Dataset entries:
▬▬▬▬▬▬
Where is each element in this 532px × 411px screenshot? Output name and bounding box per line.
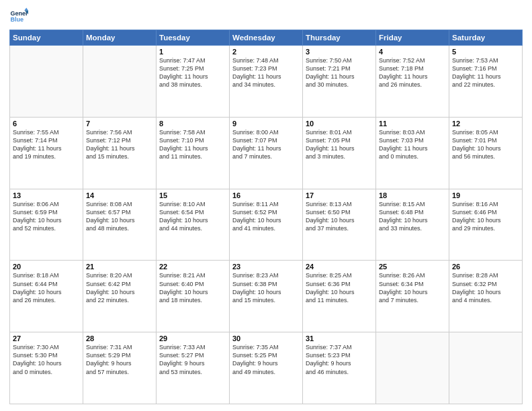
- day-number: 8: [159, 120, 226, 128]
- day-number: 24: [306, 263, 373, 271]
- day-number: 5: [452, 48, 519, 56]
- calendar-cell: 27Sunrise: 7:30 AM Sunset: 5:30 PM Dayli…: [10, 332, 83, 404]
- day-number: 29: [159, 334, 226, 342]
- day-info: Sunrise: 8:10 AM Sunset: 6:54 PM Dayligh…: [159, 200, 226, 233]
- day-number: 2: [232, 48, 300, 56]
- day-header-wednesday: Wednesday: [230, 30, 303, 46]
- day-number: 27: [13, 334, 80, 342]
- calendar-cell: 13Sunrise: 8:06 AM Sunset: 6:59 PM Dayli…: [10, 189, 83, 261]
- calendar-cell: 14Sunrise: 8:08 AM Sunset: 6:57 PM Dayli…: [83, 189, 157, 261]
- day-info: Sunrise: 8:23 AM Sunset: 6:38 PM Dayligh…: [232, 271, 300, 304]
- svg-marker-2: [24, 7, 28, 10]
- day-info: Sunrise: 8:26 AM Sunset: 6:34 PM Dayligh…: [379, 271, 446, 304]
- week-row-3: 13Sunrise: 8:06 AM Sunset: 6:59 PM Dayli…: [10, 189, 523, 261]
- day-info: Sunrise: 7:47 AM Sunset: 7:25 PM Dayligh…: [159, 56, 226, 89]
- day-info: Sunrise: 8:18 AM Sunset: 6:44 PM Dayligh…: [13, 271, 80, 304]
- calendar-cell: [83, 46, 157, 118]
- calendar-cell: 19Sunrise: 8:16 AM Sunset: 6:46 PM Dayli…: [449, 189, 523, 261]
- calendar-cell: 21Sunrise: 8:20 AM Sunset: 6:42 PM Dayli…: [83, 261, 157, 332]
- calendar-cell: 17Sunrise: 8:13 AM Sunset: 6:50 PM Dayli…: [303, 189, 376, 261]
- day-number: 4: [379, 48, 446, 56]
- day-info: Sunrise: 8:16 AM Sunset: 6:46 PM Dayligh…: [452, 200, 519, 233]
- calendar-cell: 23Sunrise: 8:23 AM Sunset: 6:38 PM Dayli…: [230, 261, 303, 332]
- calendar-header-row: SundayMondayTuesdayWednesdayThursdayFrid…: [10, 30, 523, 46]
- calendar-cell: 8Sunrise: 7:58 AM Sunset: 7:10 PM Daylig…: [157, 117, 230, 189]
- calendar-cell: 4Sunrise: 7:52 AM Sunset: 7:18 PM Daylig…: [376, 46, 449, 118]
- day-number: 31: [306, 334, 373, 342]
- calendar-cell: 15Sunrise: 8:10 AM Sunset: 6:54 PM Dayli…: [157, 189, 230, 261]
- day-number: 3: [306, 48, 373, 56]
- calendar-cell: 3Sunrise: 7:50 AM Sunset: 7:21 PM Daylig…: [303, 46, 376, 118]
- day-info: Sunrise: 8:01 AM Sunset: 7:05 PM Dayligh…: [306, 128, 373, 161]
- calendar-cell: 18Sunrise: 8:15 AM Sunset: 6:48 PM Dayli…: [376, 189, 449, 261]
- calendar-cell: 10Sunrise: 8:01 AM Sunset: 7:05 PM Dayli…: [303, 117, 376, 189]
- day-number: 15: [159, 191, 226, 199]
- day-info: Sunrise: 7:53 AM Sunset: 7:16 PM Dayligh…: [452, 56, 519, 89]
- day-number: 20: [13, 263, 80, 271]
- logo: General Blue: [9, 7, 30, 26]
- header: General Blue: [9, 7, 523, 26]
- day-number: 6: [13, 120, 80, 128]
- day-info: Sunrise: 8:08 AM Sunset: 6:57 PM Dayligh…: [86, 200, 153, 233]
- day-info: Sunrise: 8:03 AM Sunset: 7:03 PM Dayligh…: [379, 128, 446, 161]
- calendar-cell: 2Sunrise: 7:48 AM Sunset: 7:23 PM Daylig…: [230, 46, 303, 118]
- week-row-2: 6Sunrise: 7:55 AM Sunset: 7:14 PM Daylig…: [10, 117, 523, 189]
- day-number: 22: [159, 263, 226, 271]
- svg-text:Blue: Blue: [10, 16, 24, 23]
- day-info: Sunrise: 8:21 AM Sunset: 6:40 PM Dayligh…: [159, 271, 226, 304]
- calendar-cell: 11Sunrise: 8:03 AM Sunset: 7:03 PM Dayli…: [376, 117, 449, 189]
- calendar-cell: 31Sunrise: 7:37 AM Sunset: 5:23 PM Dayli…: [303, 332, 376, 404]
- day-number: 28: [86, 334, 153, 342]
- day-number: 12: [452, 120, 519, 128]
- day-number: 13: [13, 191, 80, 199]
- day-info: Sunrise: 8:11 AM Sunset: 6:52 PM Dayligh…: [232, 200, 300, 233]
- day-number: 23: [232, 263, 300, 271]
- calendar-cell: 22Sunrise: 8:21 AM Sunset: 6:40 PM Dayli…: [157, 261, 230, 332]
- calendar-cell: 16Sunrise: 8:11 AM Sunset: 6:52 PM Dayli…: [230, 189, 303, 261]
- day-info: Sunrise: 7:48 AM Sunset: 7:23 PM Dayligh…: [232, 56, 300, 89]
- day-number: 14: [86, 191, 153, 199]
- day-info: Sunrise: 8:06 AM Sunset: 6:59 PM Dayligh…: [13, 200, 80, 233]
- day-info: Sunrise: 7:52 AM Sunset: 7:18 PM Dayligh…: [379, 56, 446, 89]
- day-number: 17: [306, 191, 373, 199]
- day-number: 30: [232, 334, 300, 342]
- day-number: 21: [86, 263, 153, 271]
- page: General Blue SundayMondayTuesdayWednesda…: [0, 0, 532, 411]
- day-info: Sunrise: 8:13 AM Sunset: 6:50 PM Dayligh…: [306, 200, 373, 233]
- day-info: Sunrise: 8:25 AM Sunset: 6:36 PM Dayligh…: [306, 271, 373, 304]
- calendar-cell: 24Sunrise: 8:25 AM Sunset: 6:36 PM Dayli…: [303, 261, 376, 332]
- day-header-friday: Friday: [376, 30, 449, 46]
- calendar-cell: [10, 46, 83, 118]
- week-row-4: 20Sunrise: 8:18 AM Sunset: 6:44 PM Dayli…: [10, 261, 523, 332]
- calendar-cell: 6Sunrise: 7:55 AM Sunset: 7:14 PM Daylig…: [10, 117, 83, 189]
- calendar-cell: 20Sunrise: 8:18 AM Sunset: 6:44 PM Dayli…: [10, 261, 83, 332]
- calendar-cell: 29Sunrise: 7:33 AM Sunset: 5:27 PM Dayli…: [157, 332, 230, 404]
- day-info: Sunrise: 7:33 AM Sunset: 5:27 PM Dayligh…: [159, 343, 226, 376]
- logo-icon: General Blue: [9, 7, 28, 26]
- day-info: Sunrise: 7:31 AM Sunset: 5:29 PM Dayligh…: [86, 343, 153, 376]
- day-number: 7: [86, 120, 153, 128]
- day-info: Sunrise: 7:55 AM Sunset: 7:14 PM Dayligh…: [13, 128, 80, 161]
- calendar-cell: 12Sunrise: 8:05 AM Sunset: 7:01 PM Dayli…: [449, 117, 523, 189]
- day-number: 19: [452, 191, 519, 199]
- calendar-cell: 30Sunrise: 7:35 AM Sunset: 5:25 PM Dayli…: [230, 332, 303, 404]
- day-header-saturday: Saturday: [449, 30, 523, 46]
- calendar-cell: [449, 332, 523, 404]
- calendar: SundayMondayTuesdayWednesdayThursdayFrid…: [9, 30, 523, 404]
- day-header-sunday: Sunday: [10, 30, 83, 46]
- calendar-cell: 1Sunrise: 7:47 AM Sunset: 7:25 PM Daylig…: [157, 46, 230, 118]
- day-info: Sunrise: 7:30 AM Sunset: 5:30 PM Dayligh…: [13, 343, 80, 376]
- day-header-monday: Monday: [83, 30, 157, 46]
- week-row-1: 1Sunrise: 7:47 AM Sunset: 7:25 PM Daylig…: [10, 46, 523, 118]
- calendar-cell: 9Sunrise: 8:00 AM Sunset: 7:07 PM Daylig…: [230, 117, 303, 189]
- day-header-thursday: Thursday: [303, 30, 376, 46]
- calendar-cell: 25Sunrise: 8:26 AM Sunset: 6:34 PM Dayli…: [376, 261, 449, 332]
- day-number: 1: [159, 48, 226, 56]
- calendar-cell: 7Sunrise: 7:56 AM Sunset: 7:12 PM Daylig…: [83, 117, 157, 189]
- day-number: 25: [379, 263, 446, 271]
- day-number: 9: [232, 120, 300, 128]
- day-header-tuesday: Tuesday: [157, 30, 230, 46]
- week-row-5: 27Sunrise: 7:30 AM Sunset: 5:30 PM Dayli…: [10, 332, 523, 404]
- day-info: Sunrise: 7:37 AM Sunset: 5:23 PM Dayligh…: [306, 343, 373, 376]
- day-info: Sunrise: 7:35 AM Sunset: 5:25 PM Dayligh…: [232, 343, 300, 376]
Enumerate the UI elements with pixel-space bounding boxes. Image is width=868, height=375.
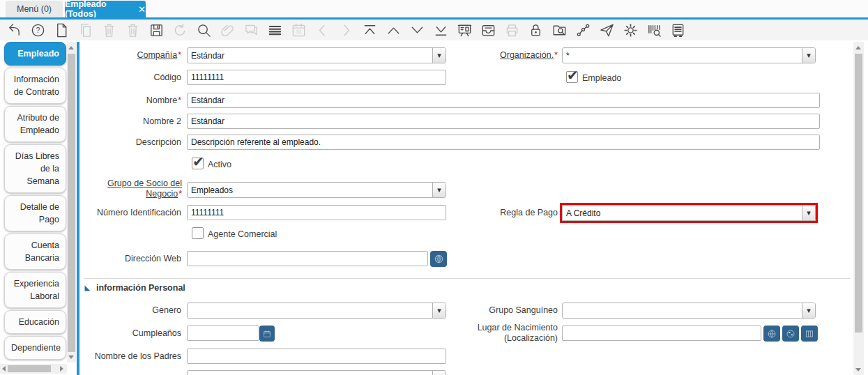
- location-url-button[interactable]: [763, 326, 780, 342]
- nombre-padres-input[interactable]: [187, 349, 446, 364]
- section-personal-title: información Personal: [96, 283, 185, 293]
- grid-toggle-icon[interactable]: [266, 22, 283, 38]
- location-detail-button[interactable]: [801, 326, 818, 342]
- agente-comercial-checkbox[interactable]: [192, 227, 204, 239]
- parent-record-icon: [314, 22, 330, 38]
- sidebar-scrollbar-thumb[interactable]: [68, 54, 75, 352]
- svg-text:?: ?: [36, 26, 40, 34]
- direccion-web-input[interactable]: [187, 251, 428, 266]
- archive-icon[interactable]: [480, 22, 496, 38]
- regla-pago-input[interactable]: [563, 206, 802, 220]
- scroll-up-icon[interactable]: [68, 46, 74, 49]
- grupo-socio-label: Grupo de Socio del Negocio*: [80, 178, 182, 199]
- grupo-sanguineo-label: Grupo Sanguíneo: [429, 305, 558, 316]
- agente-comercial-checkbox-label: Agente Comercial: [208, 229, 277, 239]
- sidebar-tab-días-libres-de-la-semana[interactable]: Días Libres de la Semana: [4, 144, 66, 193]
- sidebar-tab-información-de-contrato[interactable]: Información de Contrato: [4, 68, 66, 104]
- nombre2-input[interactable]: [187, 114, 820, 129]
- close-icon[interactable]: ✕: [138, 5, 146, 14]
- tab-empleado-todos[interactable]: Empleado (Todos) ✕: [65, 1, 146, 17]
- genero-combobox: [187, 303, 446, 319]
- activo-checkbox[interactable]: [192, 158, 204, 169]
- preferences-icon[interactable]: [622, 22, 639, 38]
- calendar-icon: [262, 329, 272, 339]
- partial-combobox: [187, 370, 446, 375]
- zoom-across-icon[interactable]: [551, 22, 568, 38]
- new-record-icon[interactable]: [53, 22, 70, 38]
- calendar-icon: 31: [290, 22, 307, 38]
- cumpleanos-input[interactable]: [187, 326, 259, 341]
- sidebar-horizontal-scrollbar[interactable]: [0, 364, 67, 374]
- open-url-button[interactable]: [430, 251, 447, 267]
- section-divider: [84, 278, 851, 279]
- grupo-socio-input[interactable]: [188, 183, 432, 197]
- numero-identificacion-label: Número Identificación: [80, 208, 181, 218]
- nombre-input[interactable]: [187, 93, 820, 108]
- calendar-button[interactable]: [259, 326, 275, 342]
- sidebar-vertical-scrollbar[interactable]: [67, 42, 76, 362]
- scroll-left-icon[interactable]: [2, 366, 6, 372]
- save-icon[interactable]: [148, 22, 165, 38]
- product-info-icon[interactable]: [646, 22, 662, 38]
- nombre2-label: Nombre 2: [80, 116, 181, 127]
- sidebar-tab-educación[interactable]: Educación: [4, 310, 66, 334]
- compania-input[interactable]: [188, 48, 432, 63]
- sidebar-tab-atributo-de-empleado[interactable]: Atributo de Empleado: [4, 106, 66, 142]
- tab-empleado-label: Empleado (Todos): [65, 0, 133, 19]
- regla-pago-highlight-box: [560, 203, 818, 223]
- report-icon[interactable]: [456, 22, 473, 38]
- scroll-up-icon[interactable]: [855, 46, 861, 49]
- sidebar-tab-dependiente[interactable]: Dependiente: [4, 336, 66, 360]
- last-record-icon[interactable]: [432, 22, 449, 38]
- sidebar-hscrollbar-thumb[interactable]: [8, 365, 51, 372]
- tab-menu[interactable]: Menú (0): [6, 1, 63, 17]
- chevron-down-icon[interactable]: [432, 183, 446, 197]
- earth-icon: [786, 329, 795, 339]
- copy-record-icon: [77, 22, 93, 38]
- numero-identificacion-input[interactable]: [187, 205, 446, 220]
- partial-input[interactable]: [188, 371, 432, 375]
- chevron-down-icon[interactable]: [802, 48, 815, 63]
- tab-menu-label: Menú (0): [17, 4, 52, 14]
- activo-checkbox-label: Activo: [208, 160, 231, 169]
- descripcion-input[interactable]: [187, 135, 820, 150]
- next-record-icon[interactable]: [409, 22, 425, 38]
- grupo-sanguineo-input[interactable]: [563, 303, 802, 318]
- undo-icon[interactable]: [6, 22, 22, 38]
- collapse-triangle-icon[interactable]: [84, 284, 91, 292]
- sidebar-tab-empleado[interactable]: Empleado: [4, 42, 66, 66]
- employee-form: Compañía* Organización.* Código Empleado…: [80, 40, 853, 375]
- sidebar-tab-experiencia-laboral[interactable]: Experiencia Laboral: [4, 272, 66, 308]
- location-map-button[interactable]: [782, 326, 799, 342]
- sidebar-tab-cuenta-bancaria[interactable]: Cuenta Bancaria: [4, 234, 66, 270]
- form-scrollbar-thumb[interactable]: [855, 54, 862, 332]
- previous-record-icon[interactable]: [385, 22, 402, 38]
- private-record-lock-icon[interactable]: [527, 22, 544, 38]
- scroll-down-icon[interactable]: [855, 368, 861, 372]
- empleado-checkbox[interactable]: [566, 71, 578, 83]
- find-icon[interactable]: [195, 22, 212, 38]
- cumpleanos-label: Cumpleaños: [80, 328, 181, 339]
- chevron-down-icon[interactable]: [802, 206, 815, 220]
- scroll-down-icon[interactable]: [68, 355, 74, 359]
- genero-input[interactable]: [188, 303, 432, 318]
- sidebar-tab-detalle-de-pago[interactable]: Detalle de Pago: [4, 195, 66, 231]
- empleado-checkbox-label: Empleado: [582, 73, 621, 83]
- organizacion-input[interactable]: [563, 48, 802, 63]
- print-preview-icon[interactable]: [669, 22, 686, 38]
- help-icon[interactable]: ?: [29, 22, 46, 38]
- organizacion-combobox: [562, 47, 816, 63]
- compania-combobox: [187, 47, 446, 63]
- codigo-input[interactable]: [187, 70, 446, 85]
- regla-pago-combobox: [562, 205, 816, 221]
- chevron-down-icon[interactable]: [432, 371, 446, 375]
- chevron-down-icon[interactable]: [802, 303, 815, 318]
- attachment-icon: [219, 22, 236, 38]
- nombre-padres-label: Nombre de los Padres: [80, 351, 181, 362]
- first-record-icon[interactable]: [361, 22, 378, 38]
- form-vertical-scrollbar[interactable]: [853, 42, 864, 375]
- requests-icon[interactable]: [598, 22, 615, 38]
- active-workflows-icon[interactable]: [574, 22, 591, 38]
- scroll-right-icon[interactable]: [60, 366, 63, 372]
- lugar-nacimiento-input[interactable]: [562, 326, 761, 341]
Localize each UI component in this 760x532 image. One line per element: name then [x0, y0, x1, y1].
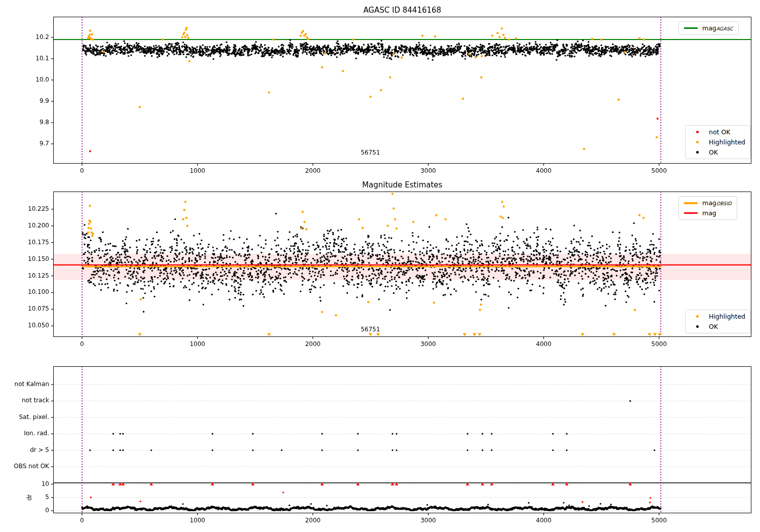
▬▬▬▬▬▬
REQUIREMENT:
Show all lines in the records above that hold "thumb".

WORKED SOLUTION:
- sidebar-scrollbar-thumb[interactable]: [68, 54, 75, 352]
- sidebar-hscrollbar-thumb[interactable]: [8, 365, 51, 372]
- form-scrollbar-thumb[interactable]: [855, 54, 862, 332]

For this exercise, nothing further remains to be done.